Papers of Robert Woody, Newton Dixon Woody, and other members of the Woody family include a rich trove of business and personal correspondence; legal and financial papers; printed materials; and manuscript volumes. The papers of this family concern the mercantile and milling businesses of Robert Woody in Chatham County, North Carolina, and Newton Dixon Woody in Guilford County, North Carolina, in the 1850s; the decision of Newton D. Woody to leave North Carolina during the Civil War and his return in 1865; experiences of Frank H. Woody, a lawyer and clerk, in the Washington and Montana territories in the 1860s and 1870s, in which he mentions clashes with Native Americans and settlers, and reports seeing Sherman in 1878. There are also letters with news from relatives living in Indiana.
Other papers include information about temperance meetings, including the General Southern Temperance Conference at Fayetteville, North Carolina, 1835; hog droving; commodity prices in the last half of the 19th century; general economic conditions in North Carolina and the United States in the 19th century; the upkeep of roads in Guilford County; and the experiences of Mary Ann Woody as a student at New Garden Boarding School, Guilford County, 1852-1853. In addition, there is a bill of sale for slaves and a letter from Alabama describing African American celebrations at Christmas, 1857.
There are also important materials regarding the Civil War and its aftermath, including descriptions of camp life by a soldier in the 21st North Carolina Regiment during the Civil War; experiences of Confederate soldiers in Union prisons at Johnson's Island, Ohio, and Elmira, New York, during the war; and accounts of Reconstruction in Augusta, Georgia, given by a Union sympathizer, 1867-1868. Printed matter in the collection relates to the activities of Unionists in North Carolina during the Civil War and opposition to Ulysses S. Grant and the Radicals.
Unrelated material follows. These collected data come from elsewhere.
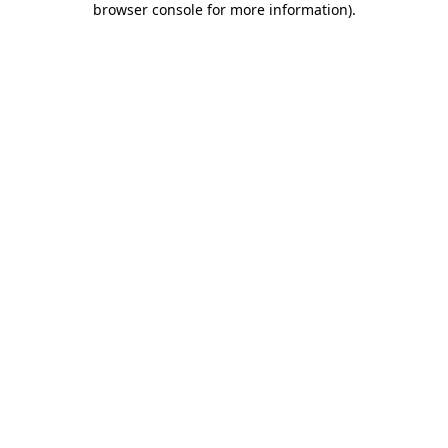
browser console for more information)
.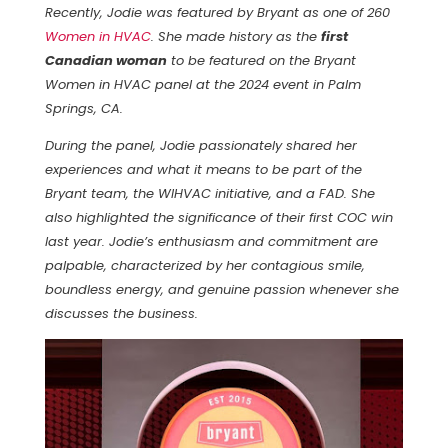
Recently, Jodie was featured by Bryant as one of 260
Women in HVAC
. She made history as the
first
Canadian woman
to be featured on the Bryant
Women in HVAC panel at the 2024 event in Palm
Springs, CA.
During the panel, Jodie passionately shared her
experiences and what it means to be part of the
Bryant team, the WIHVAC initiative, and a FAD. She
also highlighted the significance of their first COC win
last year. Jodie’s enthusiasm and commitment are
palpable, characterized by her contagious smile,
boundless energy, and genuine passion whenever she
discusses the business.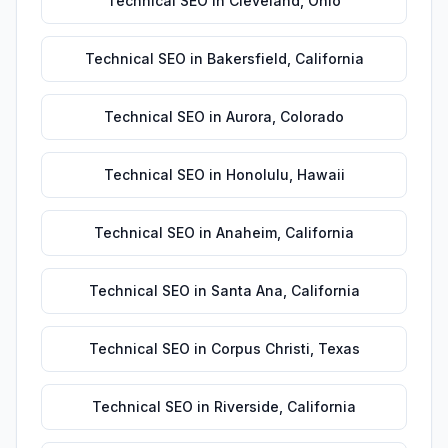
Technical SEO
in
Cleveland
,
Ohio
Technical SEO
in
Bakersfield
,
California
Technical SEO
in
Aurora
,
Colorado
Technical SEO
in
Honolulu
,
Hawaii
Technical SEO
in
Anaheim
,
California
Technical SEO
in
Santa Ana
,
California
Technical SEO
in
Corpus Christi
,
Texas
Technical SEO
in
Riverside
,
California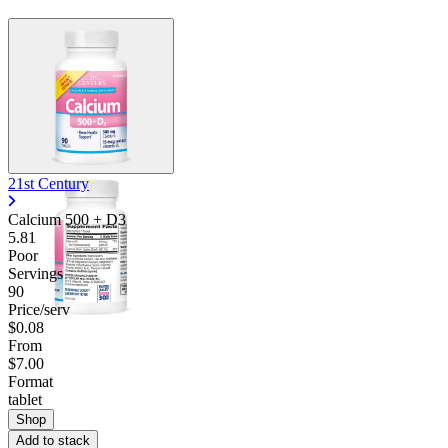
Contact Support
21st Century
Calcium 500 + D3
5.81
Poor
Servings
90
Price/serv
$0.08
From
$7.00
Format
tablet
Shop
Add to stack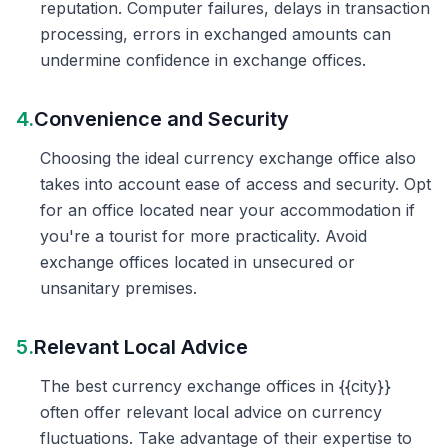
reputation. Computer failures, delays in transaction
processing, errors in exchanged amounts can
undermine confidence in exchange offices.
4.
Convenience and Security
Choosing the ideal currency exchange office also
takes into account ease of access and security. Opt
for an office located near your accommodation if
you're a tourist for more practicality. Avoid
exchange offices located in unsecured or
unsanitary premises.
5.
Relevant Local Advice
The best currency exchange offices in {{city}}
often offer relevant local advice on currency
fluctuations. Take advantage of their expertise to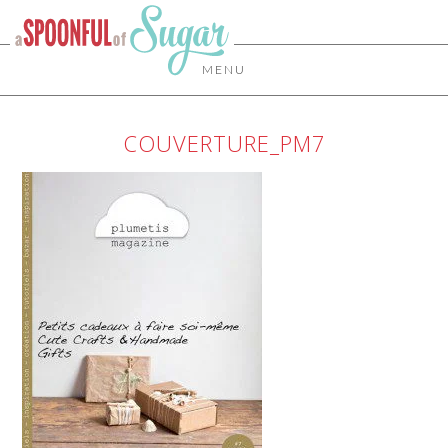
MENU
COUVERTURE_PM7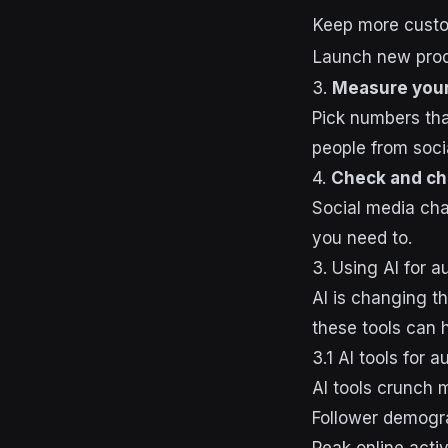
Keep more cust
Launch new pro
3.
Measure your
Pick numbers tha
people from soc
4.
Check and c
Social media cha
you need to.
3. Using AI for 
AI is changing t
these tools can 
3.1 AI tools for 
AI tools crunch 
Follower demogra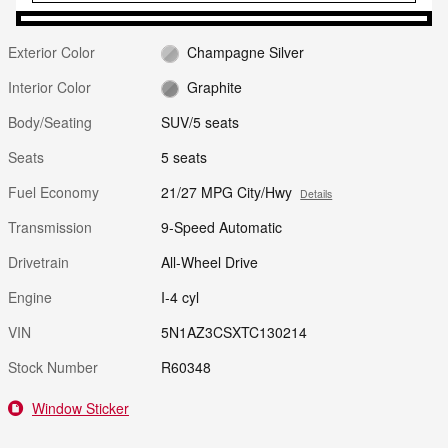
Exterior Color
Champagne Silver
Interior Color
Graphite
Body/Seating
SUV/5 seats
Seats
5 seats
Fuel Economy
21/27 MPG City/Hwy
Details
Transmission
9-Speed Automatic
Drivetrain
All-Wheel Drive
Engine
I-4 cyl
VIN
5N1AZ3CSXTC130214
Stock Number
R60348
Window Sticker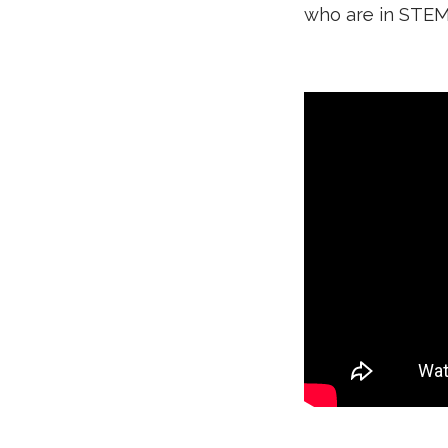
who are in STEM 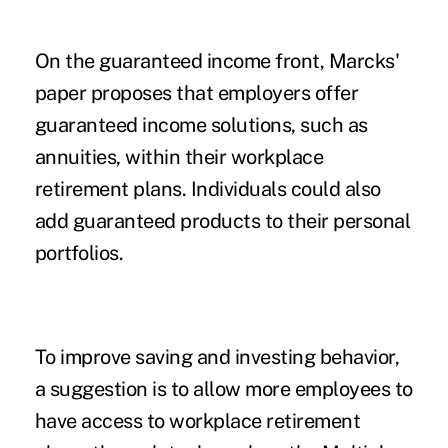
On the guaranteed income front, Marcks'
paper proposes that employers offer
guaranteed income solutions, such as
annuities, within their workplace
retirement plans. Individuals could also
add guaranteed products to their personal
portfolios.
To improve saving and investing behavior,
a suggestion is to allow more employees to
have access to workplace retirement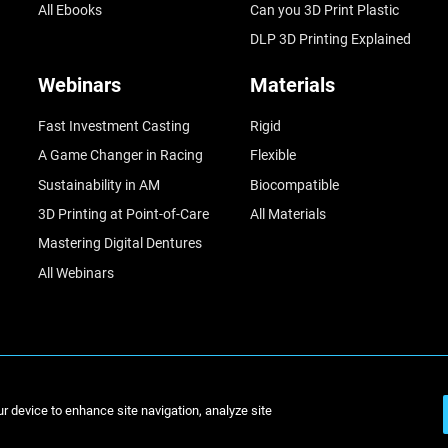
All Ebooks
Can you 3D Print Plastic
DLP 3D Printing Explained
Webinars
Materials
Fast Investment Casting
Rigid
A Game Changer in Racing
Flexible
Sustainability in AM
Biocompatible
3D Printing at Point-of-Care
All Materials
Mastering Digital Dentures
All Webinars
© Stratasys 2
ur device to enhance site navigation, analyze site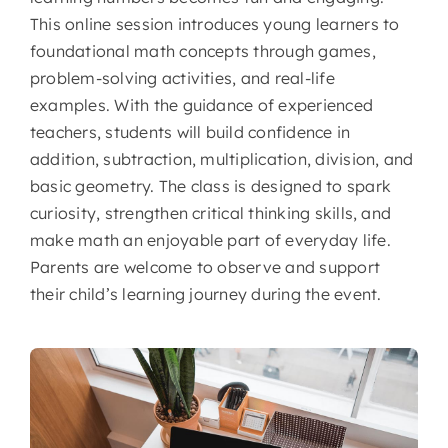
This online session introduces young learners to
foundational math concepts through games,
problem-solving activities, and real-life
examples. With the guidance of experienced
teachers, students will build confidence in
addition, subtraction, multiplication, division, and
basic geometry. The class is designed to spark
curiosity, strengthen critical thinking skills, and
make math an enjoyable part of everyday life.
Parents are welcome to observe and support
their child’s learning journey during the event.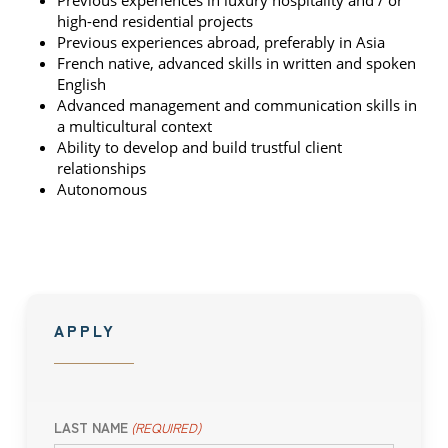
Previous experiences in luxury hospitality and / or
high-end residential projects
Previous experiences abroad, preferably in Asia
French native, advanced skills in written and spoken
English
Advanced management and communication skills in
a multicultural context
Ability to develop and build trustful client
relationships
Autonomous
APPLY
LAST NAME
(REQUIRED)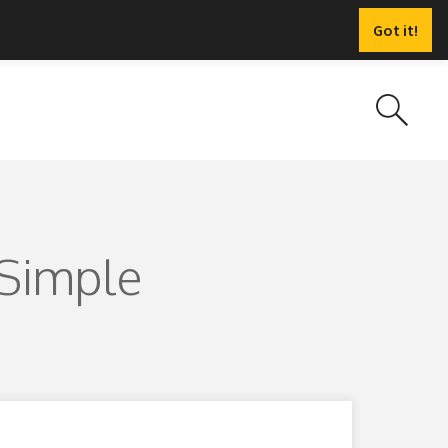
Got it!
 Simple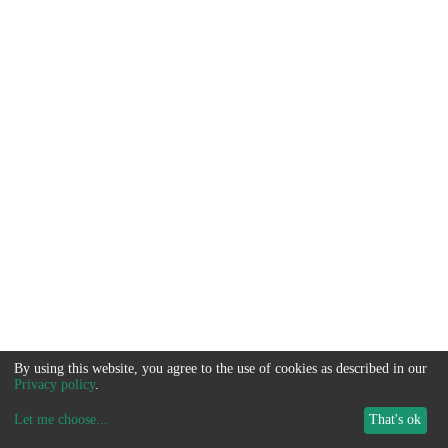
By using this website, you agree to the use of cookies as described in our
Privacy policy
.
Let me choose
...
That's ok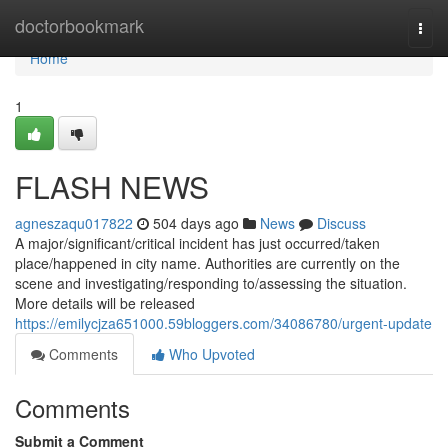
Home
doctorbookmark
Togg
navi
Home
1
FLASH NEWS
agneszaqu017822
504 days ago
News
Discuss
A major/significant/critical incident has just occurred/taken
place/happened in city name. Authorities are currently on the
scene and investigating/responding to/assessing the situation.
More details will be released
https://emilycjza651000.59bloggers.com/34086780/urgent-update
Comments
Who Upvoted
Comments
Submit a Comment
There is also a May 1865 letter saying that John Gilmore of N.C. was dividing land with freed African Americans, and a letter mentioning African American violence during elections in an unspecified state in Dec. 1870.
Volumes in the collection include minutes of meetings of the Orange Peace Society, Orange County, North Carolina, 1824-1830; memorandum books; an account book kept during the construction of a Quaker church at High Falls, North Carolina, 1905-1909; minute book of meetings of the Friends of Prosperity, 1913-1914. Other papers in the collection mention camp meetings and religious revivals in North Carolina and their effect on Quakers. There are also financial record books of Robert Woody and Newton Dixon Woody.
Robert Woody was a merchant of Chatham County, North Carolina, and was postmaster at Mudlick in that county in the 1830s. For a number of years he had a business partner named Dixon. The papers of Newton D. woody start in 1848. He was a Quaker, as Robert may have been, and in the 1850s was in the mercantile and milling business with Thomas Dixon. He lived at Snow Camp and near Shaw's Mills, Guilford County. According to a printed letter written by Bryan Tyson in Oct. 1872, Newton held a petty office at the beginning of ate Civil War which exempted him from military service, but later he had to choose between serving in the Confederate Army or fleeing north. He chose the latter, leaving his wife and children behind. The Woody family papers reveal, however, that he was a captain in the 68th Regiment of N.C. Militia from at least some time in 1862 to the latter part of 1864. By Jan. 1865 he had gone to Indianapolis. In Sept. 1865 Newton Woody, along with H. Stewart, was issued a permit by the Freedmen's Bureau as a destitute loyal refugee to travel to Greensboro, N.C. at half rates. In 1872 he was still living at near Shaw's Mills. Along with his sons, Newton Woody established High Falls Manufacturing Company in Moore County, which was in operation into the early 20th century, making warps and yarns; he also owned a series of mills and a cotton gin.
Other papers in the collection are those of Frank H. Woody, Newton's brother. He migrated to Indiana and then to Washington and Montana Territories before the Civil War. In the West he engaged in a variety of occupations; in Dec. 1865 he describes himself as a pettifogging lawyer in Montana Territory. He married in 1871 and by 1872 was a county clerk and recorder in Missoula, Montana.
There are obituaries in the collection for Frank H. Woody, Newton Dixon Woody and his wife, Susan E. (Corsbie) Woody, John M. Woody, first president of Penn College in Iowa, and others.